2017年5月28日 11:00
【シネマモード】絶望の淵から“光”が差し込む――『光をくれた人』で描かれる夫婦愛
会えない時間、待っている時間が、恋心を募らせ、愛する覚悟を育むということを、すっかり忘れていたことにも気がつきました。
でも、この物語が最も美しいのは、結ばれるまでではなく結ばれた後。確かに、過酷な戦場から戻ったトムにとって、イザベルとの出会いは人生に喜びを見出す大きなきっかけとなります。ところが、流産という悲しい出来事が度重なり、2人は試練の時を結婚後まもなく迎えてしまうのです。
結婚はエンディングではなく、人生の第二章の始まり。結婚の誓いにもあるように、どんなときにも、むしろ逆境のときにこそ、愛を確認し、深め、支え合って生きるのが夫婦というもの。
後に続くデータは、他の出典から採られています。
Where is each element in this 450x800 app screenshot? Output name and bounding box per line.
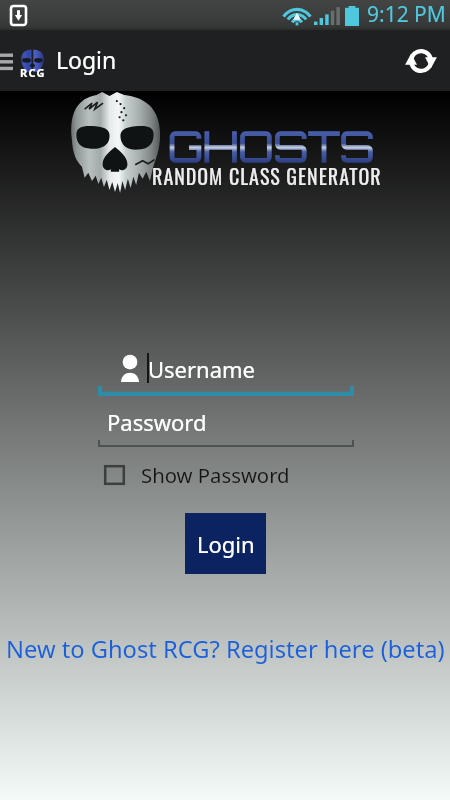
- staticText: New to Ghost RCG? Register here (beta): [6, 633, 445, 665]
- button[interactable]: New to Ghost RCG? Register here (beta): [0, 628, 450, 670]
- button[interactable]: Open navigation drawer: [0, 30, 52, 91]
- staticText: 9:12 PM: [367, 0, 446, 29]
- staticText: Username: [148, 354, 256, 384]
- button[interactable]: Refresh: [394, 30, 450, 91]
- staticText: Login: [197, 529, 255, 559]
- staticText: RANDOM CLASS GENERATOR: [152, 161, 382, 191]
- button[interactable]: Login: [185, 513, 266, 574]
- button[interactable]: Username: [98, 350, 354, 394]
- staticText: Show Password: [141, 461, 290, 489]
- button[interactable]: Show Password: [100, 459, 290, 491]
- staticText: GHOSTS: [168, 120, 375, 173]
- button[interactable]: Password: [98, 402, 354, 442]
- staticText: Password: [107, 407, 207, 437]
- staticText: RCG: [20, 65, 46, 80]
- staticText: Login: [56, 44, 117, 75]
ハッピーエンドのその先にあるものを誠実に描く本作は、決して甘くはない結婚生活を映し出していきます。絶望の中にあるときに、夫婦は互いの光になれるかという問いを投げかけているかのように。
主に夫であるトムの視点から描かれることが多い本作。でも、彼にとって妻が光となったというだけではなく、妻にとって、夫はどう光になれるかを描いているようにも思うのです。あなたにとって、光をくれる人とは誰のことなのか。いま、そばにいる人に感謝することを思い出させてくれる作品です。